1. ## Uniform Convergence

Consider $\displaystyle f(x)=\sum_{n=1}^{\infty} \frac{1}{n(1+nx^2)}$.

(a) For what values of x does the series converge?

By comparison test, $\displaystyle f(x)=\sum_{n=1}^{\infty} \frac{1}{n(1+nx^2)}$ converges $\displaystyle \forall x \in \mathbb{R}$\{$\displaystyle 0$}.

(b) On what intervals of x in the form $\displaystyle (a,b)$ does the series converge uniformly?

Now since $\displaystyle \left |\frac{1}{n(1+nx^2)} \right|=\frac{1}{n+n^2x^2}\leq \frac{1}{n^2x^2}$ $\displaystyle \forall x \in \mathbb{R}$\{$\displaystyle 0$}, by M-Weierstrass Test the series converges uniformly on $\displaystyle (- \infty, 0)$ and $\displaystyle (0, \infty)$.

(c) On what intervals of x in the form $\displaystyle (a,b)$ does the series fail to converge uniformly?

0?

(d) Is f continuous at all points where the series converges?

No idea how to do this.

Could someone please check the answers that I have and help me for (d)?

2. Originally Posted by nmatthies1
Consider $\displaystyle f(x)=\sum_{n=1}^{\infty} \frac{1}{n(1+nx^2)}$.

(b) On what intervals of x in the form $\displaystyle (a,b)$ does the series converge uniformly?

Now since $\displaystyle \left |\frac{1}{n(1+nx^2)} \right|=\frac{1}{n+n^2x^2}\leq \frac{1}{n^2x^2}$ $\displaystyle \forall x \in \mathbb{R}$\{$\displaystyle 0$}, by M-Weierstrass Test the series converges uniformly on $\displaystyle (- \infty, 0)$ and $\displaystyle (0, \infty)$.

Be careful, you need a uniform bound for $\displaystyle 1/x^2$ for applying M-test.

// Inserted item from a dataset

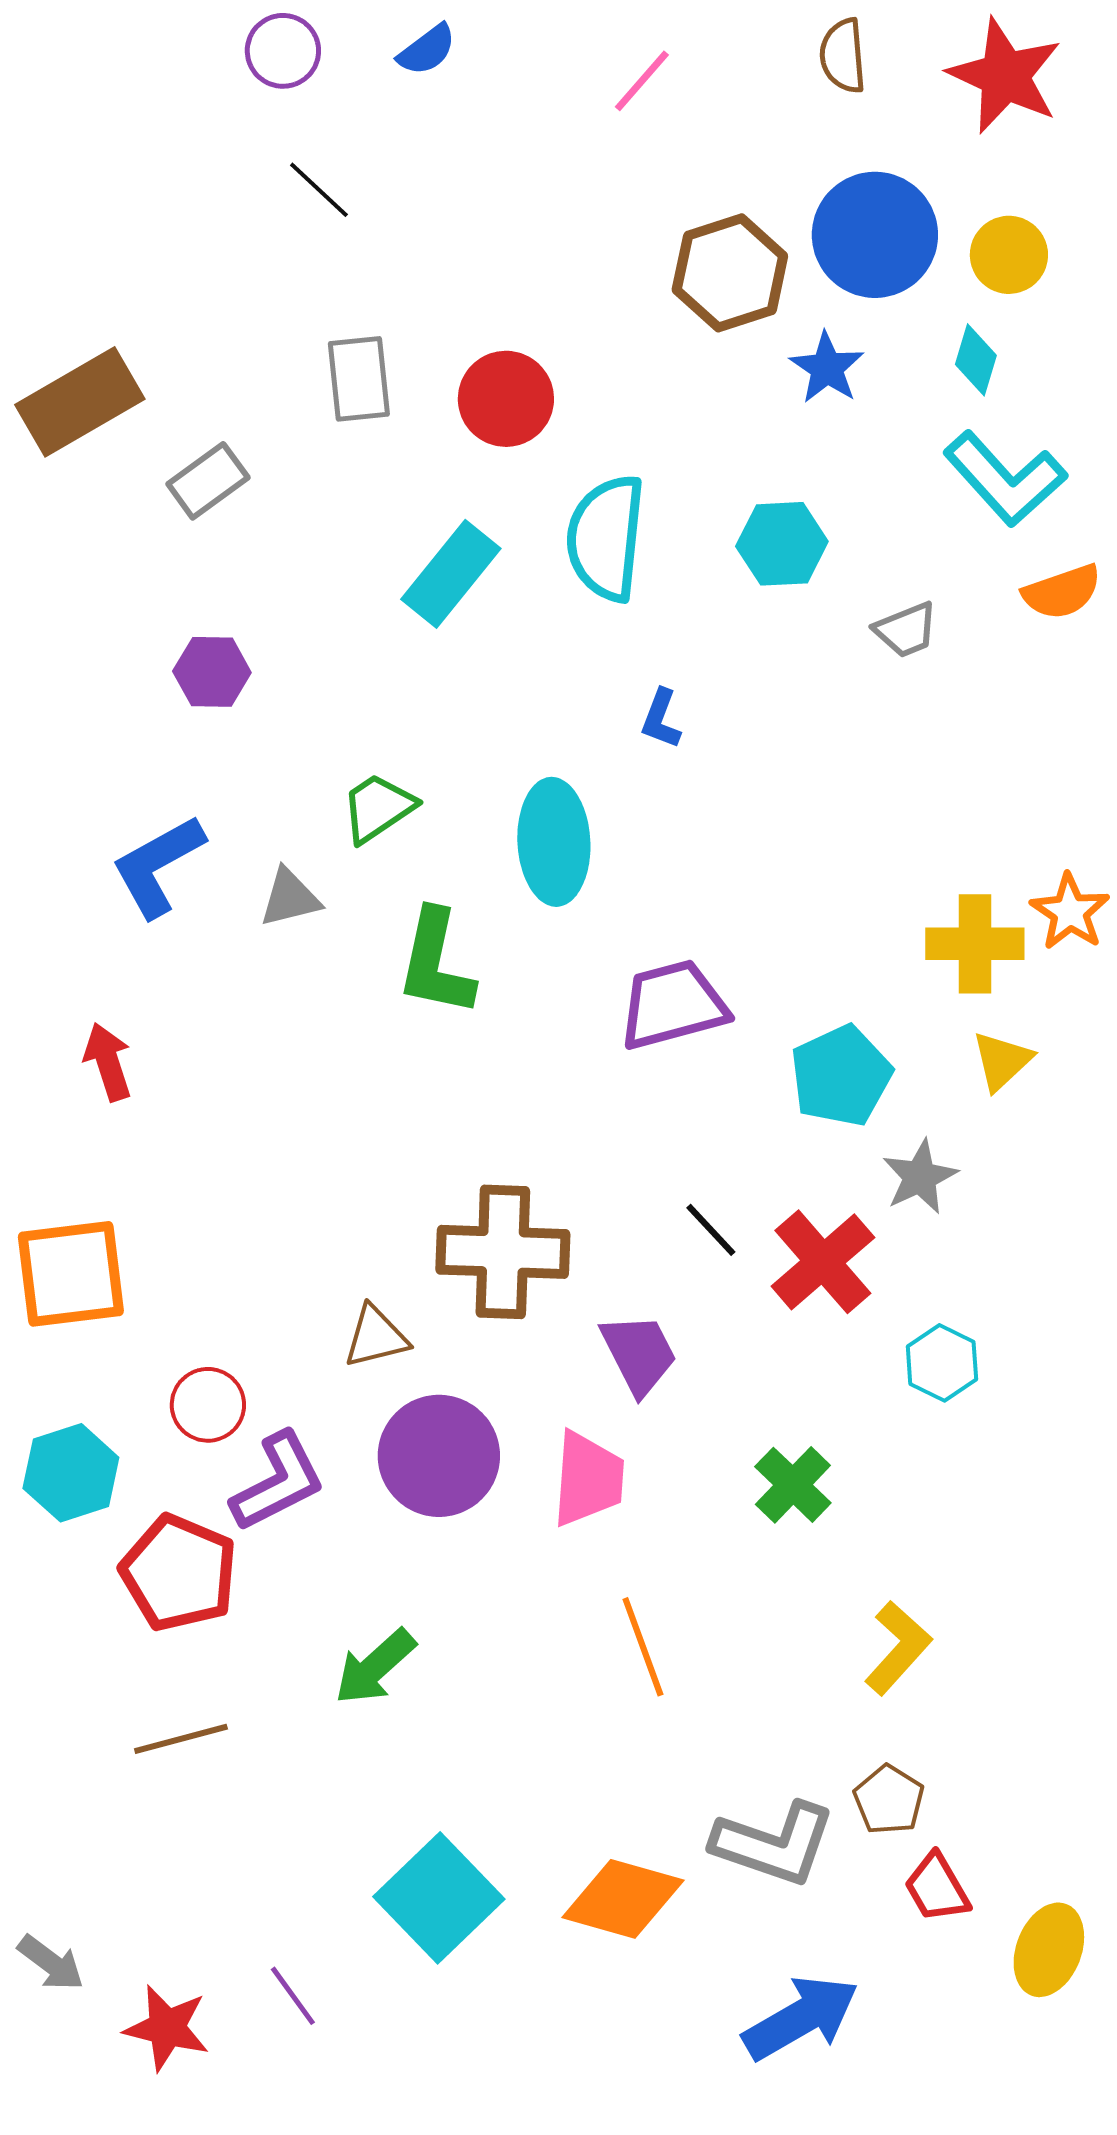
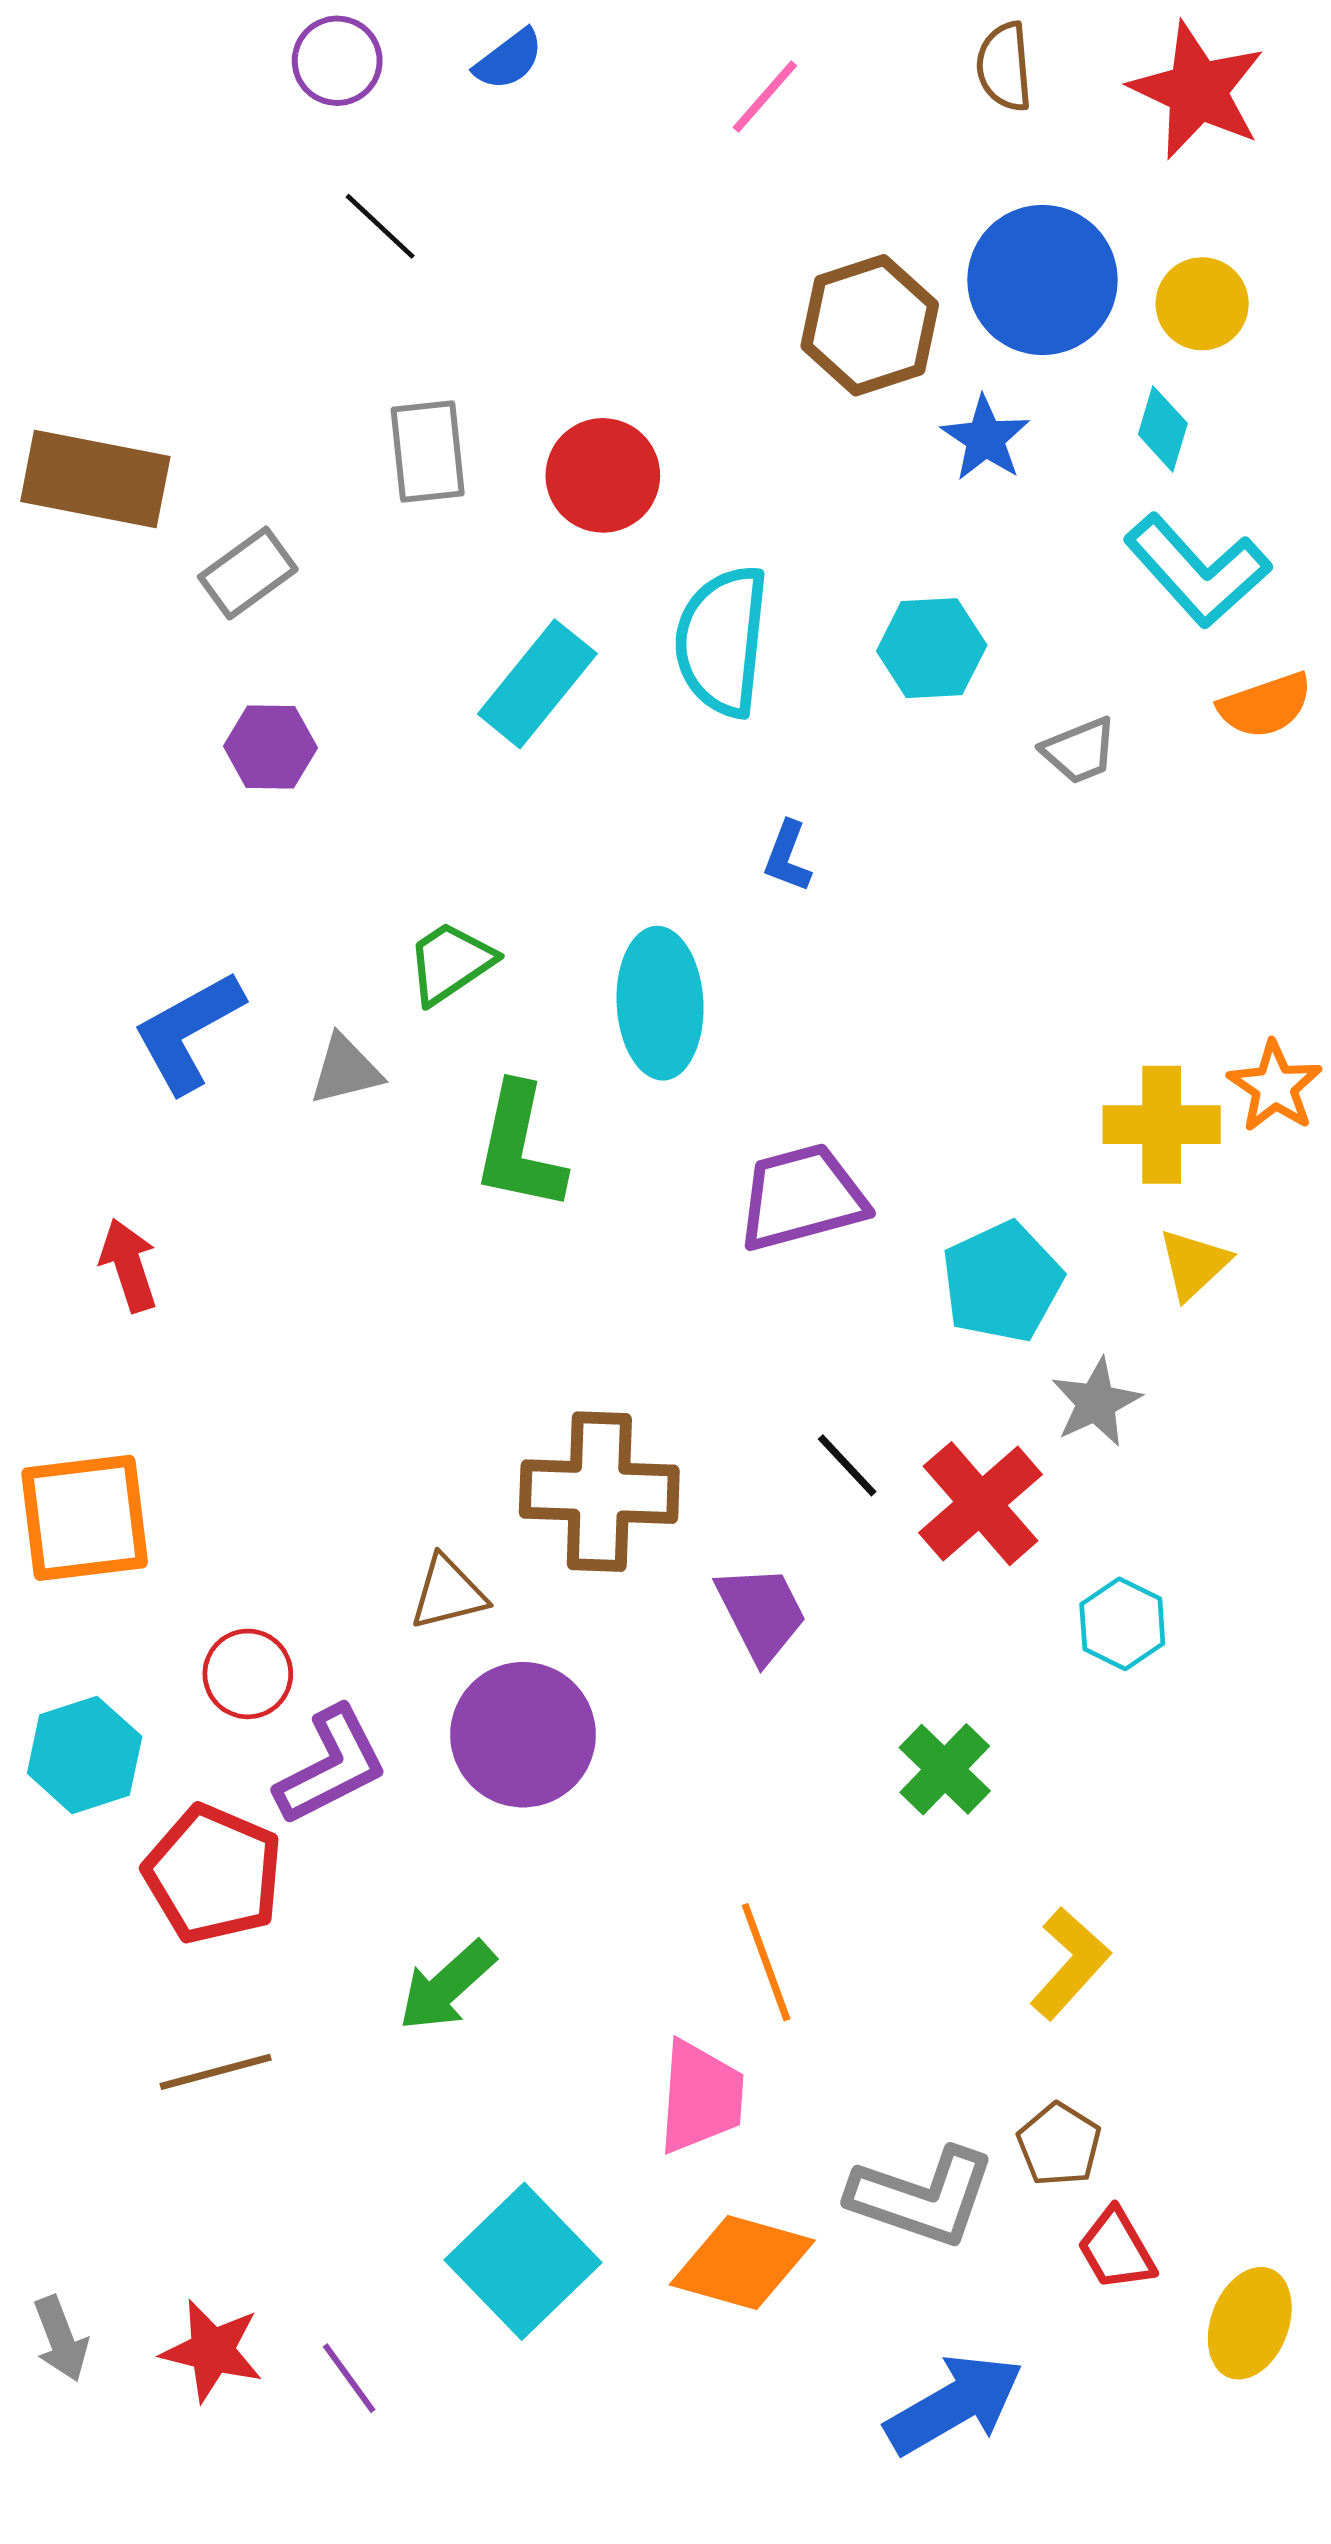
brown rectangle: (80, 402) -> (95, 479), turned 41
purple hexagon: (212, 672) -> (270, 747), moved
pink trapezoid: (588, 1479) -> (701, 2097), moved
gray arrow: (51, 1963) -> (61, 2339), turned 32
red star: (167, 2028) -> (212, 2351), moved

Your argument is correct for the compact subsets of $\displaystyle (-\infty,0)\cup (0,\infty)$, when such a bound always exists.

Just observe that this gives you an answer for (d), for each
$\displaystyle x\neq 0$ you have that there exists $\displaystyle x\in[a,b]\subseteq \mathbb{R}\setminus\{0\}$ such that the series converges uniformly on $\displaystyle [a,b]$.
Now, recall that the uniform convergence of continuous functions preserves continuity. Actually M-test gives continuity whenever the terms of the series are.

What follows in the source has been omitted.